Они шли вдоль извилистой береговой линии до тех пор, пока деревья не скрыли их от двоих мужчин на причале.
– Японцы разработали ретрансляторы направленного действия, хотя я никогда таких не видела, – продолжила Рашад. Потом остановилась и взглянула на Эвана. Ее умные глаза смотрели вопрошающе. – Ты говорил с Ахматом?
– Вчера. Он велел мне убираться к черту, но не возвращаться в Оман. Никогда.
– Ты ведь понимаешь, что я тебя проверю, да? В первую секунду Кендрик удивился, потом пришел в ярость. Эта женщина допрашивала его, обвиняла, а теперь еще намерена и проверить.
– Мне наплевать на то, что ты сделаешь, меня беспокоит только то, что ты, возможно, уже сделала. Ты убедительна, Калейла, то есть, извините, мисс Рашад, и, возможно, сама веришь в то, о чем говоришь, но тем шестерым, которые знают обо мне, есть что терять, и они ничего не приобрели бы, рассказав о том, что я был в Маскате в прошлом году.
– А уж мне, конечно, нечего терять, кроме собственной жизни и жизней тех, кого я собирала на моем участке?
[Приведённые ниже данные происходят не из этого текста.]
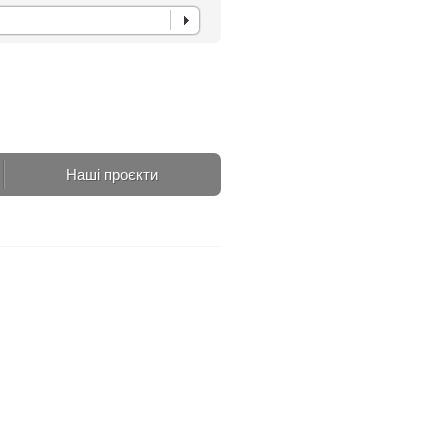
Наші проєкти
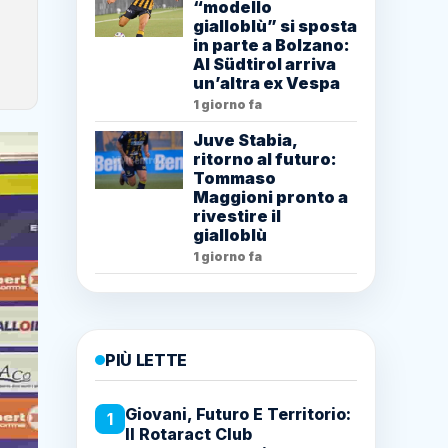
“modello
gialloblù” si sposta
in parte a Bolzano:
Al Südtirol arriva
un’altra ex Vespa
1 giorno fa
Juve Stabia,
ritorno al futuro:
Tommaso
Maggioni pronto a
rivestire il
gialloblù
1 giorno fa
PIÙ LETTE
Giovani, Futuro E Territorio:
1
Il Rotaract Club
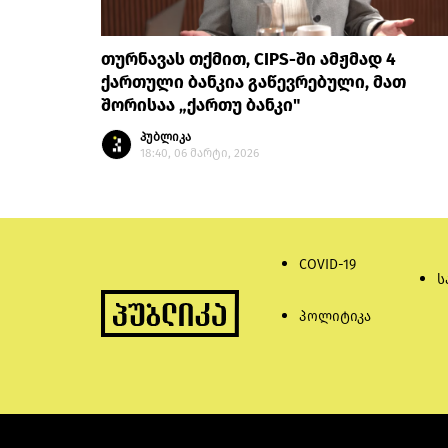
თურნავას თქმით, CIPS-ში ამჟმად 4
ქართული ბანკია გაწევრებული, მათ
შორისაა „ქართუ ბანკი"
პუბლიკა
18:40, 06 მარტი, 2026
COVID-19
ს
პოლიტიკა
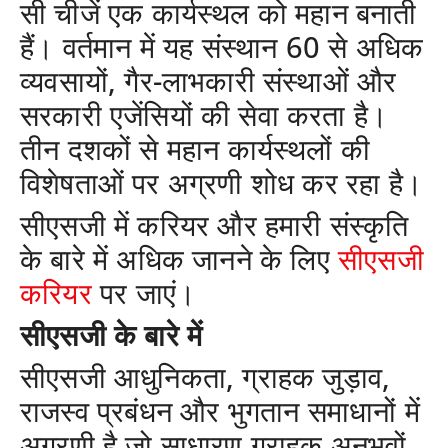
सी चीजें एक कार्यस्थल को महान बनाती
हैं। वर्तमान में यह संस्थान 60 से अधिक
व्यवसायों, गैर-लाभकारी संस्थाओं और
सरकारी एजेंसियों की सेवा करता है।
तीन दशकों से महान कार्यस्थलों की
विशेषताओं पर अग्रणी शोध कर रहा है।
सीएसजी में करियर और हमारी संस्कृति
के बारे में अधिक जानने के लिए
सीएसजी
करियर
पर जाएं।
सीएसजी के बारे में
सीएसजी आधुनिकता, ग्राहक जुड़ाव,
राजस्व प्रबंधन और भुगतान समाधानों में
अग्रणी है जो साधारण ग्राहक अनुभवों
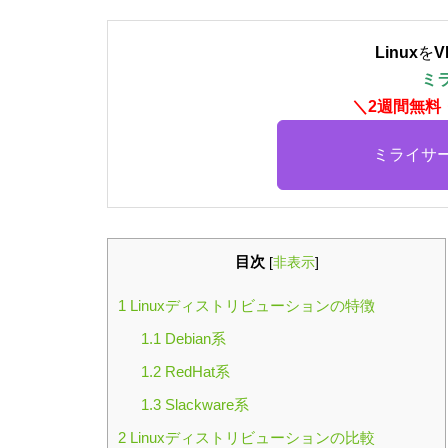
Linux
を
V
ミ
＼2週間無料
ミライサ
目次
[
非表示
]
1
Linuxディストリビューションの特徴
1.1
Debian系
1.2
RedHat系
1.3
Slackware系
2
Linuxディストリビューションの比較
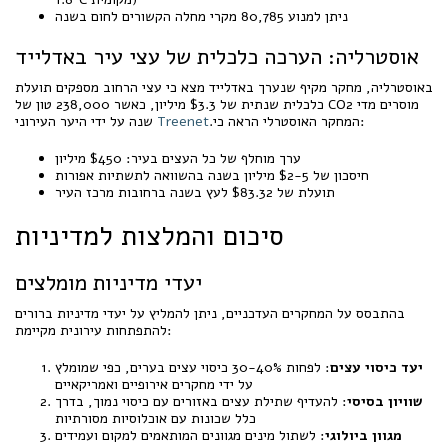
ניתן למנוע 80,785 מקרי מחלה הקשורים לחום בשנה
אוסטרליה: הערכה כלכלית של עצי עיר באדלייד
באוסטרליה, מחקר מקיף שנערך באדלייד מצא כי עצי הרחוב מספקים תועלת
כלכלית שנתית של $3.3 מיליון, כאשר 238,000 טון של CO2 מוסרים מדי
.המחקר האוסטרלי הראה כי:
Treenet
שנה על ידי היער העירוני
ערך מוחלף של כל העצים בעיר: $450 מיליון
חיסכון של $2-5 מיליון בשנה בהשוואה לתשתיות אפורות
תועלת של $83.32 לעץ בשנה ברחובות מרכז העיר
סיכום והמלצות למדיניות
יעדי מדיניות מומלצים
בהתבסס על המחקרים העדכניים, ניתן להמליץ על יעדי מדיניות ברורים
להתפתחות עירונית מקיימת:
יעד כיסוי עצים
: לפחות 30-40% כיסוי עצים בערים, כפי שמומלץ
על ידי מחקרים אירופיים ואמריקאיים
שוויון בסיסי
: להעדיף שתילת עצים באזורים עם כיסוי נמוך, בדרך
כלל שכונות עם אוכלוסיות מסורתיות
מגוון ביולוגי
: לשתול מינים מגוונים המותאמים למקום ועמידים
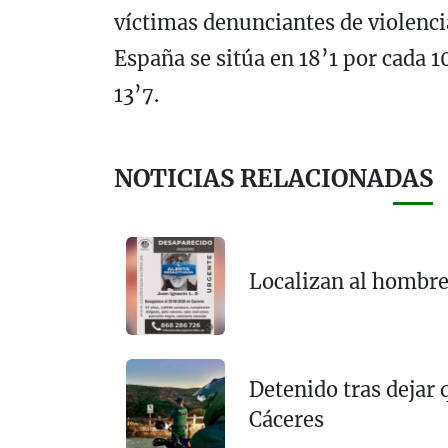
víctimas denunciantes de violenci
España se sitúa en 18’1 por cada 
13’7.
NOTICIAS RELACIONADAS
Localizan al hombre
Detenido tras dejar 
Cáceres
Кстати, некоторые из этих людей мне очень дороги. Прекрати этот надоевший спор, конгрессмен, смешно. Ты не просто любитель, ты невыносим.
– Знаешь, но ты ведь могла и ошибиться! – Кендрик был раздражен. – Я был почти готов поделиться с тобой своими сомнениями, даже намекнул на это Деннисону, сказав ему, что не позволю тебя повесить за это.
– О, вы слишком добры, сэр!
– Нет, я на самом деле так думал. Ты ведь и правда спас-ria мне жизнь, и если ты по ошибке, случайно вымолвила мое имя...
– Не упорствуй в своей глупости, – перебила его Рашад. – Вероятнее, гораздо вероятнее, что подобную ошибку совершил кто-то из остальных пятерых, но не Грэйсон и не я. Мы работаем в полевых условиях и не допускаем ошибок такого рода.
– Давай пройдемся, – предложил Эван.
Никаких охранников на сей раз поблизости не было, его побуждали двигаться сомнения и замешательство. Трудность заключалась в том, что он ей верил, как верил и тому, что сказал о Калейле Мэнни Вайнграсс: «Она не имеет никакого отношения к твоему разоблачению. Это только усилит ее стыд и еще сильнее воспламенит тот безумный мир, в котором она живет». А когда Кендрик возразил, что другие не могли этого сделать, Мэнни добавил: «Тогда за другими есть еще другие».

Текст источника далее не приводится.